- _Source data_
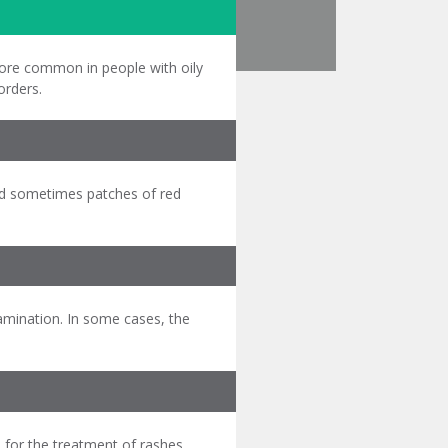
ore common in people with oily
orders.
 and sometimes patches of red
amination. In some cases, the
s for the treatment of rashes.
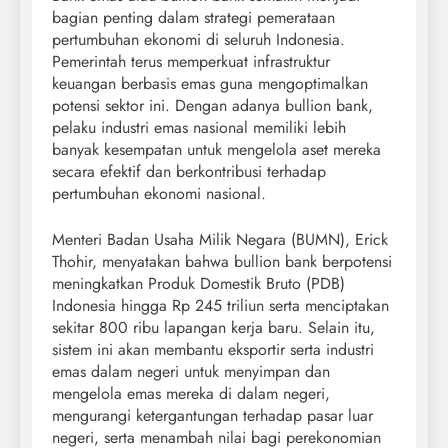
bagian penting dalam strategi pemerataan
pertumbuhan ekonomi di seluruh Indonesia.
Pemerintah terus memperkuat infrastruktur
keuangan berbasis emas guna mengoptimalkan
potensi sektor ini. Dengan adanya bullion bank,
pelaku industri emas nasional memiliki lebih
banyak kesempatan untuk mengelola aset mereka
secara efektif dan berkontribusi terhadap
pertumbuhan ekonomi nasional.
Menteri Badan Usaha Milik Negara (BUMN), Erick
Thohir, menyatakan bahwa bullion bank berpotensi
meningkatkan Produk Domestik Bruto (PDB)
Indonesia hingga Rp 245 triliun serta menciptakan
sekitar 800 ribu lapangan kerja baru. Selain itu,
sistem ini akan membantu eksportir serta industri
emas dalam negeri untuk menyimpan dan
mengelola emas mereka di dalam negeri,
mengurangi ketergantungan terhadap pasar luar
negeri, serta menambah nilai bagi perekonomian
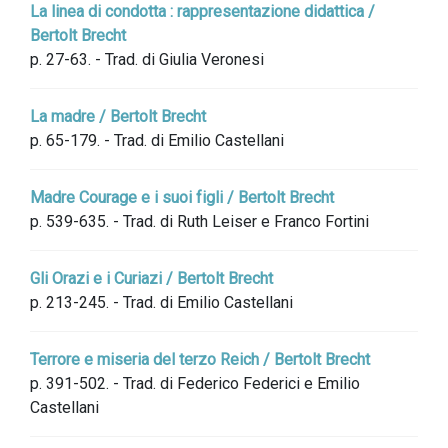
La linea di condotta : rappresentazione didattica /
Bertolt Brecht
p. 27-63. - Trad. di Giulia Veronesi
La madre / Bertolt Brecht
p. 65-179. - Trad. di Emilio Castellani
Madre Courage e i suoi figli / Bertolt Brecht
p. 539-635. - Trad. di Ruth Leiser e Franco Fortini
Gli Orazi e i Curiazi / Bertolt Brecht
p. 213-245. - Trad. di Emilio Castellani
Terrore e miseria del terzo Reich / Bertolt Brecht
p. 391-502. - Trad. di Federico Federici e Emilio
Castellani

- _Task to complete_
Copy every record exactly, leaving the pictures out.

- _Problem solution_
ore common in people with oily
orders.
 and sometimes patches of red
amination. In some cases, the
s for the treatment of rashes.
bagian penting dalam strategi pemerataan
pertumbuhan ekonomi di seluruh Indonesia.
Pemerintah terus memperkuat infrastruktur
keuangan berbasis emas guna mengoptimalkan
potensi sektor ini. Dengan adanya bullion bank,
pelaku industri emas nasional memiliki lebih
banyak kesempatan untuk mengelola aset mereka
secara efektif dan berkontribusi terhadap
pertumbuhan ekonomi nasional.
Menteri Badan Usaha Milik Negara (BUMN), Erick
Thohir, menyatakan bahwa bullion bank berpotensi
meningkatkan Produk Domestik Bruto (PDB)
Indonesia hingga Rp 245 triliun serta menciptakan
sekitar 800 ribu lapangan kerja baru. Selain itu,
sistem ini akan membantu eksportir serta industri
emas dalam negeri untuk menyimpan dan
mengelola emas mereka di dalam negeri,
mengurangi ketergantungan terhadap pasar luar
negeri, serta menambah nilai bagi perekonomian
La linea di condotta : rappresentazione didattica /
Bertolt Brecht
p. 27-63. - Trad. di Giulia Veronesi
La madre / Bertolt Brecht
p. 65-179. - Trad. di Emilio Castellani
Madre Courage e i suoi figli / Bertolt Brecht
p. 539-635. - Trad. di Ruth Leiser e Franco Fortini
Gli Orazi e i Curiazi / Bertolt Brecht
p. 213-245. - Trad. di Emilio Castellani
Terrore e miseria del terzo Reich / Bertolt Brecht
p. 391-502. - Trad. di Federico Federici e Emilio
Castellani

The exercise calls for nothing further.